Provided information START

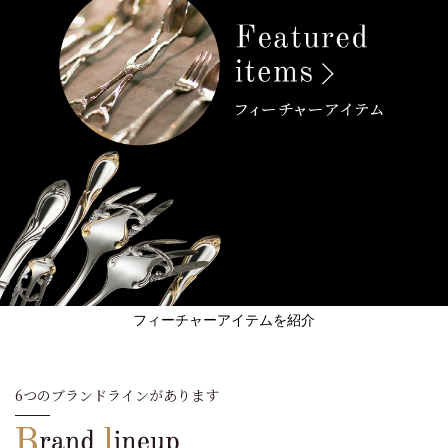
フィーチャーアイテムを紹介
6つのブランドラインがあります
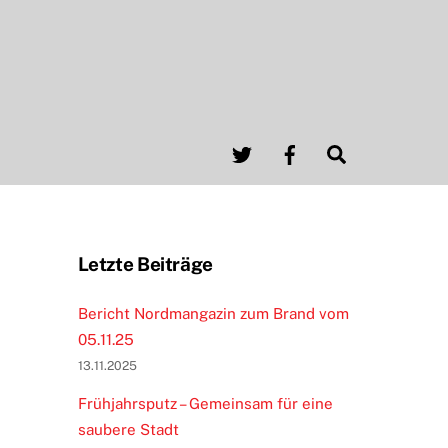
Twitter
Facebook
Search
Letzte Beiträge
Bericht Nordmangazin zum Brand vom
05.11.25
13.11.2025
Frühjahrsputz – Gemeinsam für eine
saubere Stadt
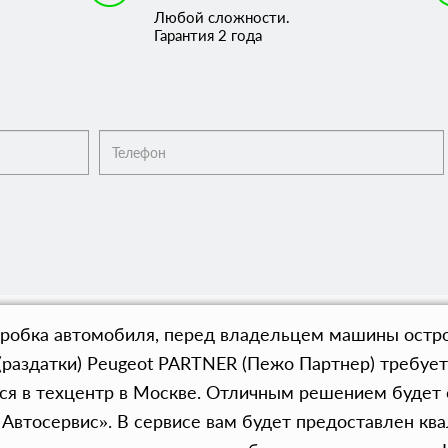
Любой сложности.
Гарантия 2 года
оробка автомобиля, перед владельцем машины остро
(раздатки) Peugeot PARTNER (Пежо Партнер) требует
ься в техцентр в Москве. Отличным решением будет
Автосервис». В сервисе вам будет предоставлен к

Provided information END

* Work request *
Return every line from the entries above that contains the word "будет".

* Exercise solution *
ься в техцентр в Москве. Отличным решением будет
Автосервис». В сервисе вам будет предоставлен к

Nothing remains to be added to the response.